Exercise.
Using the listing below, please print exactly the lines from the one with "Describe the element" through the one with "This screenshot has". Leave out every picture.

Given data.
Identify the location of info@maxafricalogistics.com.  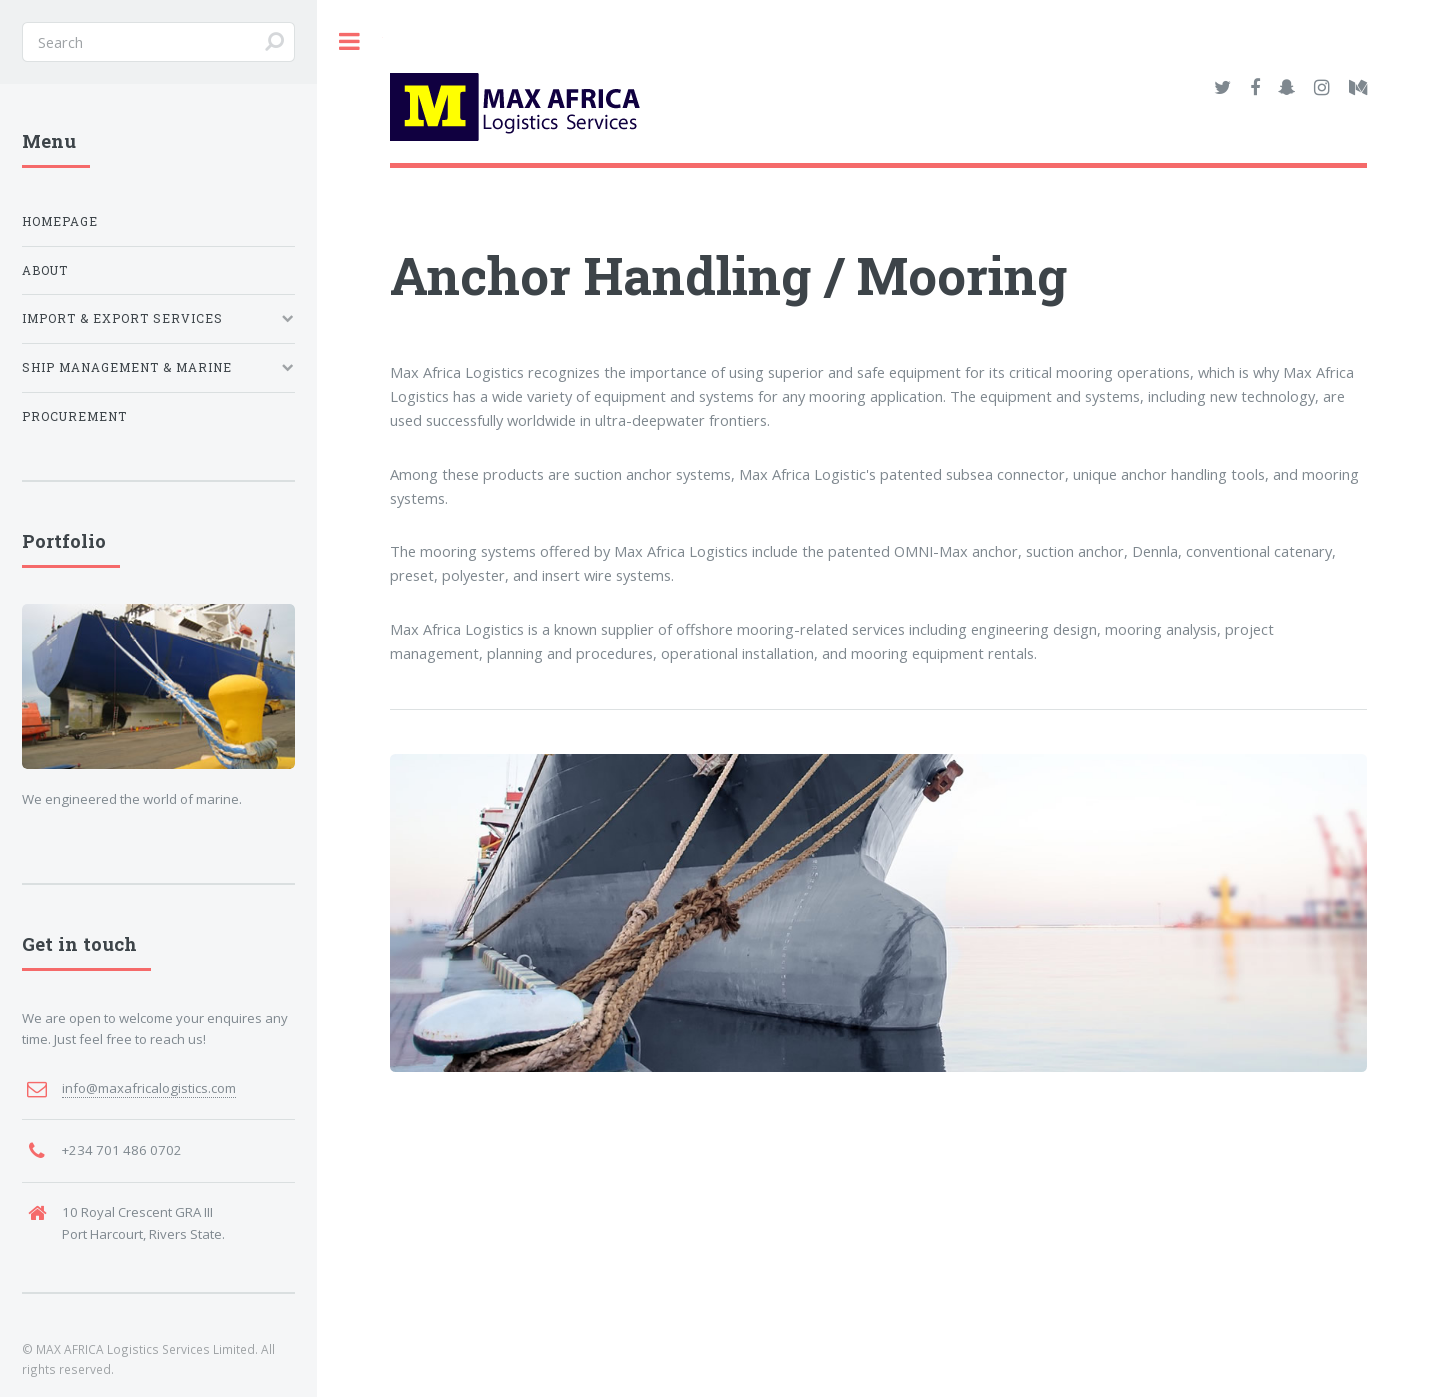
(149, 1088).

---

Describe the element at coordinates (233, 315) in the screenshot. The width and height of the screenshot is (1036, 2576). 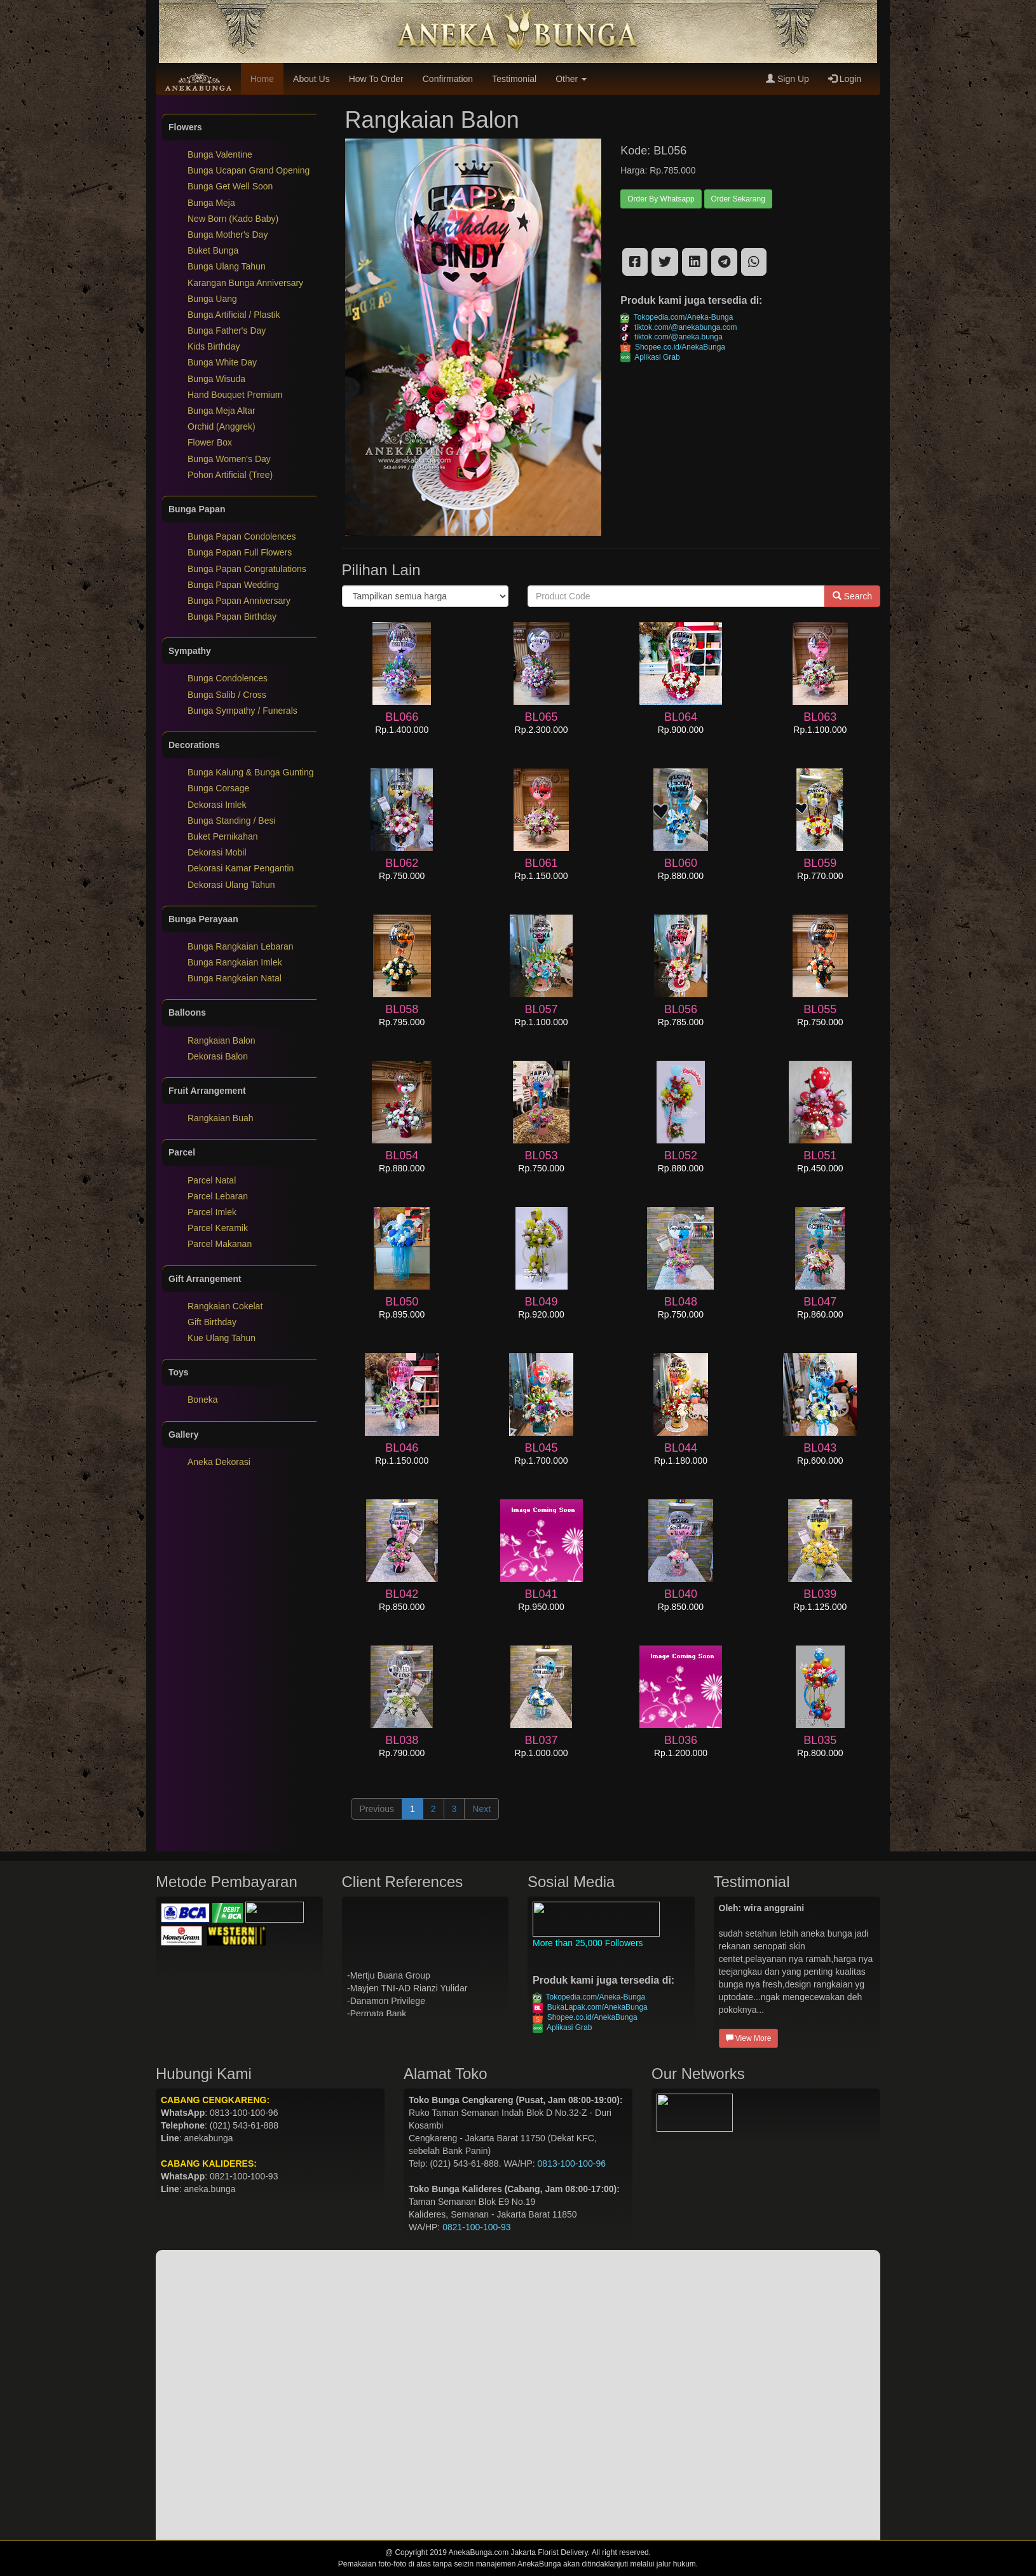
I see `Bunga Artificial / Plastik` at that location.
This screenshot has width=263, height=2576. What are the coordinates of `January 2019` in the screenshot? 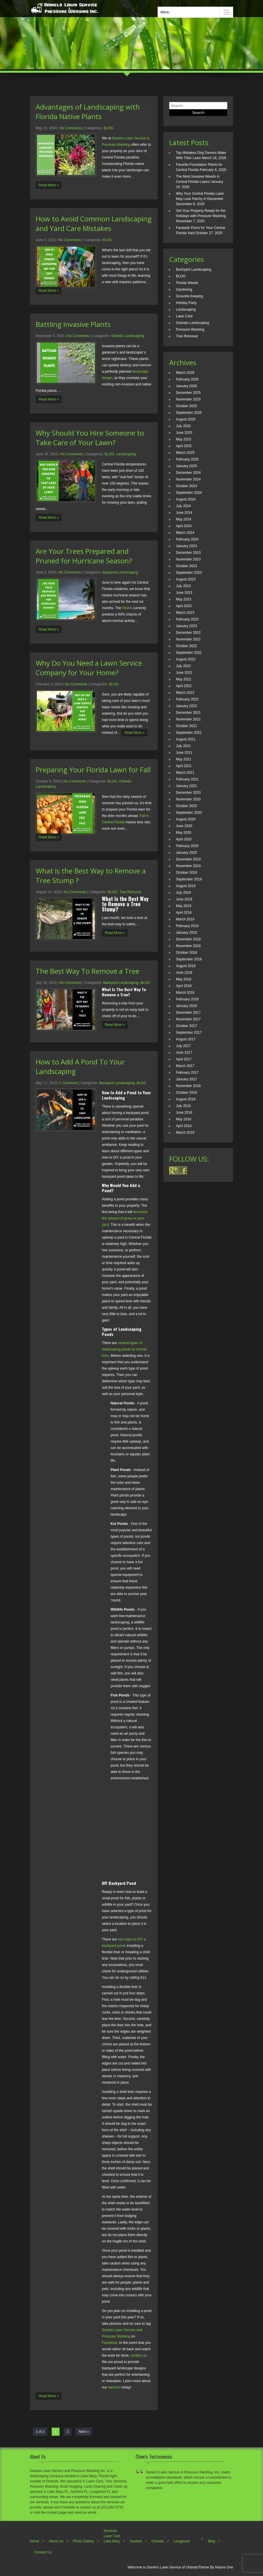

Exercise answer.
Describe the element at coordinates (233, 315) in the screenshot. The width and height of the screenshot is (1036, 2576). 
I see `Bunga Artificial / Plastik` at that location.
This screenshot has width=263, height=2576. What are the coordinates of `January 2019` in the screenshot? 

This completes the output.